Tetangco said the latest move by the US Federal Reserve would be positive for emerging market economies such as the Philippines.

“The markets have viewed the Fed statement to be more hawkish than they had anticipated. With the assessment that near-term risks to the economic outlook have diminished, analysts see that there could be a move as early as September although the statement did not strongly point towards one,” Tetangco said in a statement Thursday.

“That assessment should be overall positive for EMEs, including the Philippines, as it reflects a move towards normalization, and that the US will indeed be another post for global growth going forward,” Tetangco said.

The Federal Reserve kept interest rates steady Wednesday but said “near-term risks to the US economic outlook had diminished, opening the door to a resumption of monetary policy tightening this year.”

The Fed said the economy grew at a moderate rate and job gains were strong in June.
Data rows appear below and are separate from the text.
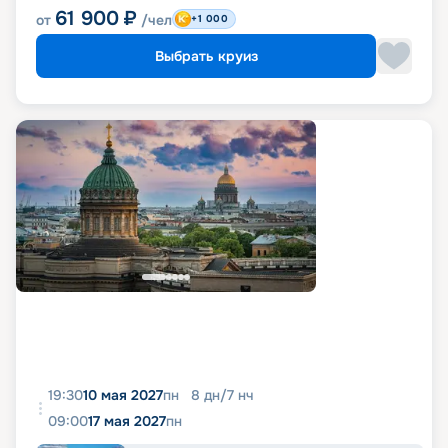
61 900
₽
от
/чел
+1 000
Выбрать круиз
19:30
10 мая 2027
пн
8
дн
/
7
нч
09:00
17 мая 2027
пн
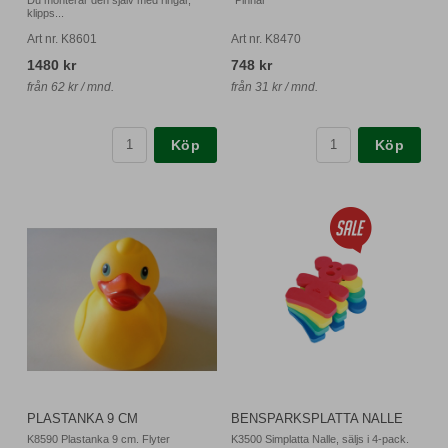
klipps...
Art nr. K8601
Art nr. K8470
1480 kr
748 kr
från 62 kr / mnd.
från 31 kr / mnd.
Köp
Köp
PLASTANKA 9 CM
BENSPARKSPLATTA NALLE
K8590 Plastanka 9 cm. Flyter
K3500 Simplatta Nalle, säljs i 4-pack.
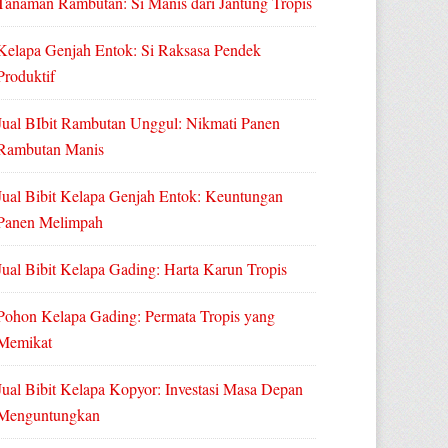
Tanaman Rambutan: Si Manis dari Jantung Tropis
Kelapa Genjah Entok: Si Raksasa Pendek
Produktif
Jual BIbit Rambutan Unggul: Nikmati Panen
Rambutan Manis
Jual Bibit Kelapa Genjah Entok: Keuntungan
Panen Melimpah
Jual Bibit Kelapa Gading: Harta Karun Tropis
Pohon Kelapa Gading: Permata Tropis yang
Memikat
Jual Bibit Kelapa Kopyor: Investasi Masa Depan
Menguntungkan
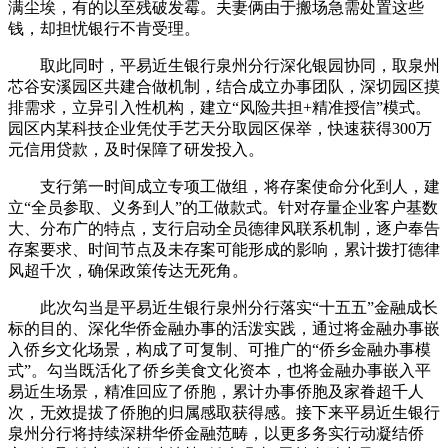
满尘埃，有的以至残破发霉。夫妻俩由于搬场急需处置这些
钱，却担忧银行不肯受理。
取此同时，平易近生银行泉州分行深化银园协同，取泉州
芯谷安溪园区共建合做机制，结合成立办事团队，深切园区摸
排需求，立异引入性机构，建立“风险共担+精准授信”模式。
园区内某科技企业凭仗手艺天分取园区保举，快速获得300万
元信用贷款，及时保障了研发投入。
支行第一时间成立专项工做组，将存案使命分化到人，建
立“全员参取、义务到人”的工做款式。针对存量企业客户基数
大、分布广的特点，支行启动全员德律风联系机制，逐户奉告
存案要求、时间节点及未存案可能形成的影响，累计拨打德律
风超千次，确保政策传达无死角。
此次勾当是平易近生银行泉州分行落实“十五五”金融成长
标的目的、深化华侨金融办事的活泼实践，通过将金融办事嵌
入侨乡文化场景，构成了可复制、可推广的“侨乡金融办事模
式”。勾当既活化了侨乡美食文化资本，也将金融办事嵌入平
易近生场景，精准回应了侨胞，累计办事侨胞及家眷超千人
次，无效提拔了侨胞的归属感取获得感。接下来平易近生银行
泉州分行将持续深耕华侨金融范畴，以更多务实行动凝结侨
It also said that household spending had been “growing strongly.”

Tetangco said with the latest development, domestic monetary authorities might not consider changing the current monetary policy settings at the moment.

“That said, this would still not be reason enough for us to change the stance of monetary policy. The outlook for domestic inflation remains well-anchored, and domestic demand continues to be solid,” Tetangco said.

Prospects of a sustained robust domestic economic growth and stable inflation encouraged Bangko Sentral’s Monetary Board to maintain the benchmark interest rates steady in its latest meeting on June 23.

Interest rates were kept stead at 3.5 percent for overnight lending, 3 percent for overnight borrowing and 2.5 percent for deposit facilities. Reserve requirement ratios were also left untouched.

The Monetary Board’s decision was based on its assessment that the inflation environment continued to be manageable. Latest forecasts showed that average inflation would likelysettle near the lower edge of the 2 percent to 4 percent target range in 2016 and rise toward the mid-point of the target range in 2017 and 2018.

The Duterte administration expects gross domestic product to grow between 6 percent and 7 percent this year, on robust domestic demand and investment. The target was a downward revision of the Aquino administration’s previous forecast of 6.8 percent to 7.8 percent for 2016.

GDP grew 5.9 percent in 2015, slower than 6.1 percent in 2014, but was still one of the fastest in the Asian region.

Tetangco said inflation rate in July likely picked up to as high as 2.4 percent from 1.9 percent in June on higher power rates and weaker peso against the US dollar. 

Inflation in the first six months averaged 1.3 percent, below the government’s target range of 2 percent to 4 percent for 2016.

ING Bank Manila senior economist Joey Cuyegkeng said in an earlier report the Monetary Board was expected to continue the current monetary policy stance in the months ahead, given the ample liquidity in the financial system and continuous manageable inflation environment.